Solve the following system of linear equations by graphing graph on your own piece of paper and your submitted answer. Describe what the graph looks like and what this tells you about the solution of the system to linear questions. Why equals x + 3 and -4x + 4y = 28?
To solve the system of linear equations by graphing, let's start by rewriting the equations in slope-intercept form:
Equation 1: y = x + 3
Equation 2: -4x + 4y = 28
For Equation 2, rearranging it into slope-intercept form, we have:
4y = 4x + 28
y = x + 7
Now we have both equations in the form y = mx + b, where m represents the slope and b represents the y-intercept.
The graph of Equation 1, y = x + 3, has a slope of 1 and a y-intercept of 3. This means that the line will pass through the point (0,3) and has a slope of 1 (meaning that for every increase of 1 in x, there is a corresponding increase of 1 in y).
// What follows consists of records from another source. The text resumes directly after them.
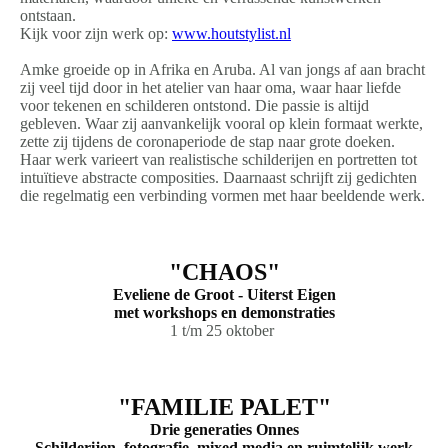
ontstaan.
Kijk voor zijn werk op:
www.houtstylist.nl
Amke groeide op in Afrika en Aruba. Al van jongs af aan bracht
zij veel tijd door in het atelier van haar oma, waar haar liefde
voor tekenen en schilderen ontstond. Die passie is altijd
gebleven. Waar zij aanvankelijk vooral op klein formaat werkte,
zette zij tijdens de coronaperiode de stap naar grote doeken.
Haar werk varieert van realistische schilderijen en portretten tot
intuïtieve abstracte composities. Daarnaast schrijft zij gedichten
die regelmatig een verbinding vormen met haar beeldende werk.
"CHAOS"
Eveliene de Groot - Uiterst Eigen
met workshops en demonstraties
1 t/m 25 oktober
"FAMILIE PALET"
Drie generaties Onnes
Schilderijen, fotografie, mixed media en ruimtelijk werk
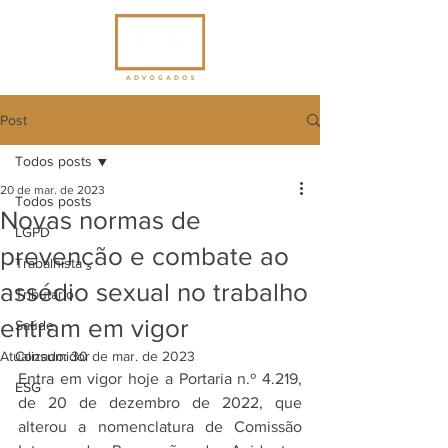
Post
Todos posts
20 de mar. de 2023
Todos posts
Novas normas de
LGPD
prevenção e combate ao
Trabalhista
assédio sexual no trabalho
Tributário
entram em vigor
Saúde
Atualizado:
Consumidor
30 de mar. de 2023
Entra em vigor hoje a Portaria n.º 4.219, 
ESG
de 20 de dezembro de 2022, que 
alterou a nomenclatura de Comissão 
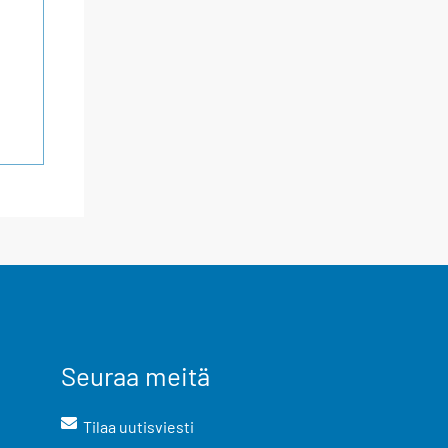
Seuraa meitä
Tilaa uutisviesti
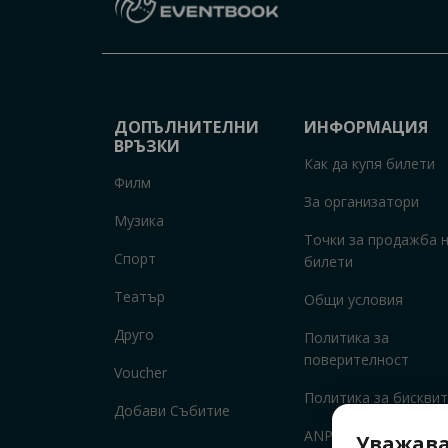
ДОПЪЛНИТЕЛНИ
ИНФОРМАЦИЯ
ВРЪЗКИ
Как да купя билети
Филм
За организатори
Музика
Точки за продажба 
Спорт
билети
Театър
Общи условия
Друго
Политика за
поверителност
Voucher
Политика за бисквит
Добави Събитие
ANPC
Уважава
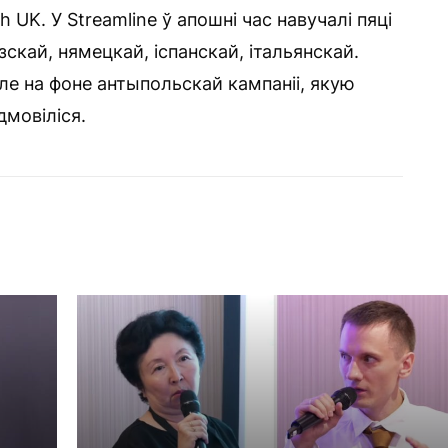
sh UK. У Streamline ў апошні час навучалі пяці
скай, нямецкай, іспанскай, італьянскай.
ле на фоне антыпольскай кампаніі, якую
дмовіліся.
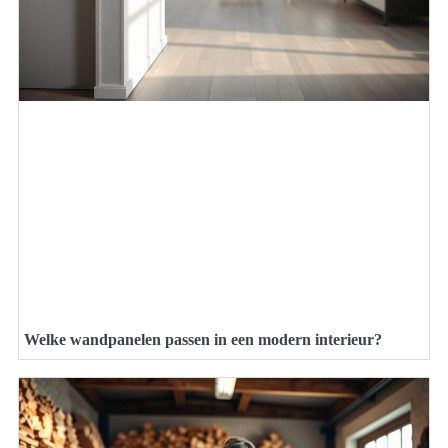
Welke wandpanelen passen in een modern interieur?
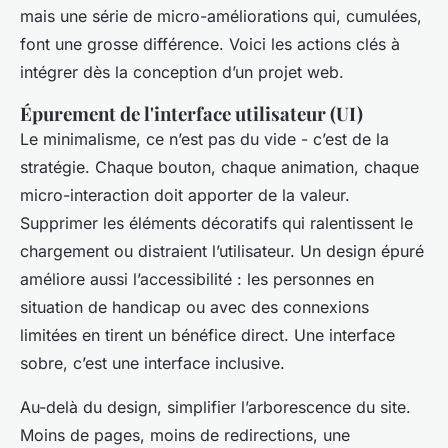
mais une série de micro-améliorations qui, cumulées,
font une grosse différence. Voici les actions clés à
intégrer dès la conception d’un projet web.
Épurement de l'interface utilisateur (UI)
Le minimalisme, ce n’est pas du vide - c’est de la
stratégie. Chaque bouton, chaque animation, chaque
micro-interaction doit apporter de la valeur.
Supprimer les éléments décoratifs qui ralentissent le
chargement ou distraient l’utilisateur. Un design épuré
améliore aussi l’accessibilité : les personnes en
situation de handicap ou avec des connexions
limitées en tirent un bénéfice direct. Une interface
sobre, c’est une interface inclusive.
Au-delà du design, simplifier l’arborescence du site.
Moins de pages, moins de redirections, une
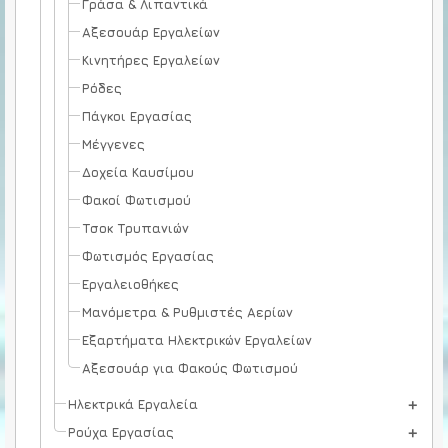
Γράσα & Λιπαντικά
Αξεσουάρ Εργαλείων
Κινητήρες Εργαλείων
Ρόδες
Πάγκοι Εργασίας
Μέγγενες
Δοχεία Καυσίμου
Φακοί Φωτισμού
Τσοκ Τρυπανιών
Φωτισμός Εργασίας
Εργαλειοθήκες
Μανόμετρα & Ρυθμιστές Αερίων
Εξαρτήματα Ηλεκτρικών Εργαλείων
Αξεσουάρ για Φακούς Φωτισμού
Ηλεκτρικά Εργαλεία
Ρούχα Εργασίας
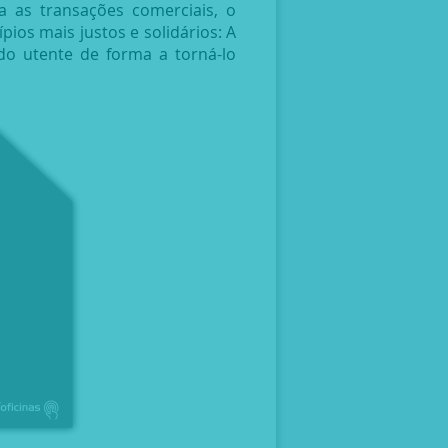
 as transações comerciais, o
pios mais justos e solidários: A
do utente de forma a torná-lo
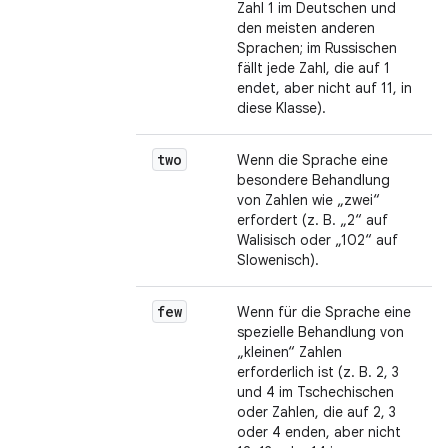
Zahl 1 im Deutschen und
den meisten anderen
Sprachen; im Russischen
fällt jede Zahl, die auf 1
endet, aber nicht auf 11, in
diese Klasse).
two
Wenn die Sprache eine
besondere Behandlung
von Zahlen wie „zwei“
erfordert (z. B. „2“ auf
Walisisch oder „102“ auf
Slowenisch).
few
Wenn für die Sprache eine
spezielle Behandlung von
„kleinen“ Zahlen
erforderlich ist (z. B. 2, 3
und 4 im Tschechischen
oder Zahlen, die auf 2, 3
oder 4 enden, aber nicht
The graph of Equation 2, y = x + 7, also has a slope of 1 but a y-intercept of 7. This means that the line will pass through the point (0,7) and has a slope of 1 (similar to Equation 1).
Since both equations have the same slope, the lines will be parallel in the graph. This indicates that the system of equations has no solution. In other words, there is no point where the two lines intersect.
Therefore, the solution to the system of linear equations is empty or null.